Go over these records and count the lines with the string "Коронавирус" in them; the count is all that should be returned.

Stored data entries
- - -
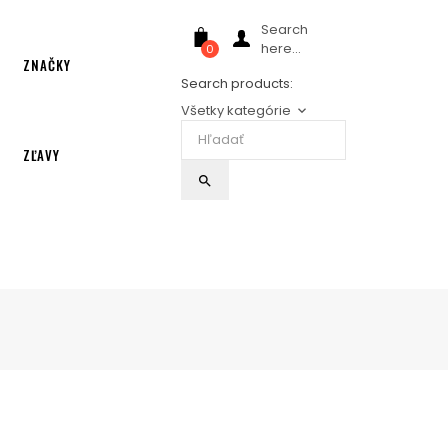
Search
here...
0
ZNAČKY
Search products:
Všetky kategórie
keyboard_arrow_down
ZĽAVY
search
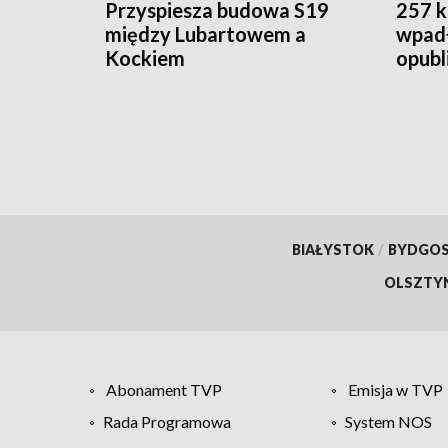
Przyspiesza budowa S19
257 k
między Lubartowem a
wpadł
Kockiem
opubl
BIAŁYSTOK
/
BYDGO
OLSZTY
Abonament TVP
Emisja w TVP
Rada Programowa
System NOS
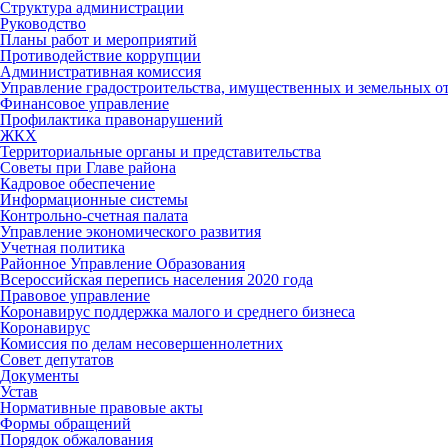
Структура администрации
Руководство
Планы работ и мероприятий
Противодействие коррупции
Административная комиссия
Управление градостроительства, имущественных и земельных 
Финансовое управление
Профилактика правонарушений
ЖКХ
Территориальные органы и представительства
Советы при Главе района
Кадровое обеспечение
Информационные системы
Контрольно-счетная палата
Управление экономического развития
Учетная политика
Районное Управление Образования
Всероссийская перепись населения 2020 года
Правовое управление
Коронавирус поддержка малого и среднего бизнеса
Коронавирус
Комиссия по делам несовершеннолетних
Совет депутатов
Документы
Устав
Нормативные правовые акты
Формы обращений
Порядок обжалования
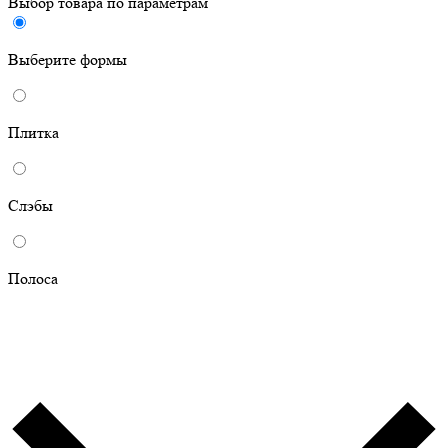
Выбор товара по параметрам
Выберите формы
Плитка
Слэбы
Полоса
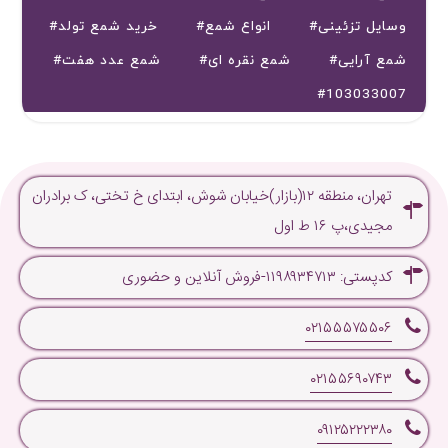
#وسایل تزئینی
#انواع شمع
#خرید شمع تولد
#شمع آرایی
#شمع نقره ای
#شمع عدد هفت
#103033007
تهران، منطقه ۱۲(بازار)خیابان شوش، ابتدای خ تختی، ک برادران
مجیدی،پ ۱۶ ط اول
کدپستی: ۱۱۹۸۹۳۴۷۱۳-فروش آنلاین و حضوری
۰۲۱۵۵۵۷۵۵۰۶
۰۲۱۵۵۶۹۰۷۴۳
۰۹۱۲۵۲۲۲۳۸۰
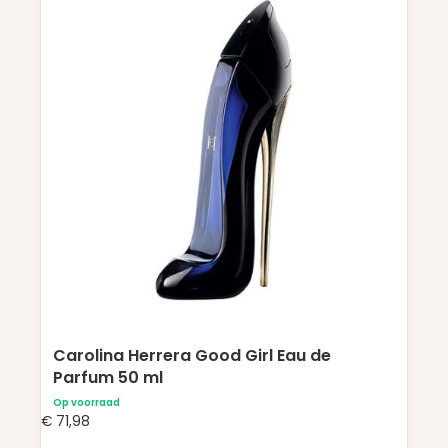
Carolina Herrera Good Girl Eau de
Parfum 50 ml
Op voorraad
€
71,98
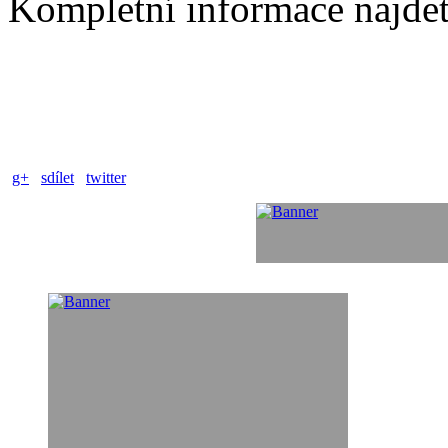
Kompletní informace najdet
g+
sdílet
twitter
- - -
# The completed task
2